Jupiter stared at the rocks that covered the hole. “And why couldn’t we hear words? We should have been able to hear what they said if they were right outside.”

For a moment, none of them spoke in the dark cave.

“Guys,” Pete said at last, “pull out some of the rocks.” Bob turned on his torch and propped it on a boulder. Then the four boys pulled out one of the large rocks they had rolled against the hole. Then they pulled out another. And a third.

There was no light or fresh air from outside.

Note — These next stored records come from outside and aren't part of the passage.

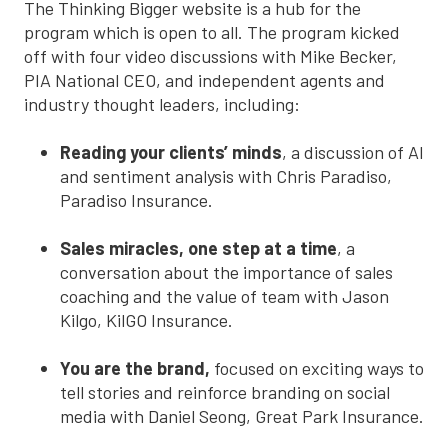
The Thinking Bigger website is a hub for the
program which is open to all. The program kicked
off with four video discussions with Mike Becker,
PIA National CEO, and independent agents and
industry thought leaders, including:
Reading your clients’ minds
, a discussion of AI
and sentiment analysis with Chris Paradiso,
Paradiso Insurance.
Sales miracles, one step at a time
, a
conversation about the importance of sales
coaching and the value of team with Jason
Kilgo, KilGO Insurance.
You are the brand,
focused on exciting ways to
tell stories and reinforce branding on social
media with Daniel Seong, Great Park Insurance.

Frantically, they removed all the rocks they had pushed into the entrance to the hidden cave.

No light, no wind, and no rain came in.

“Where is it?” Diego cried. “The entrance?”

Pete crawled into the dark space they had opened, and felt around at the end.

“Rock!” his muffled voice came back. “It’s all rock!”

“You mean they blocked it up!” Bob cried, pale.

Pete crawled slowly out. His eyes were wide. “No, they didn’t block it up. There’s been another mudslide! A big slab of rock has slipped down over the hole. That’s why those guys didn’t see the hole — there isn’t any hole out there now! And that’s why we couldn’t hear them clearly! Now what do we do? We’re trapped in here!”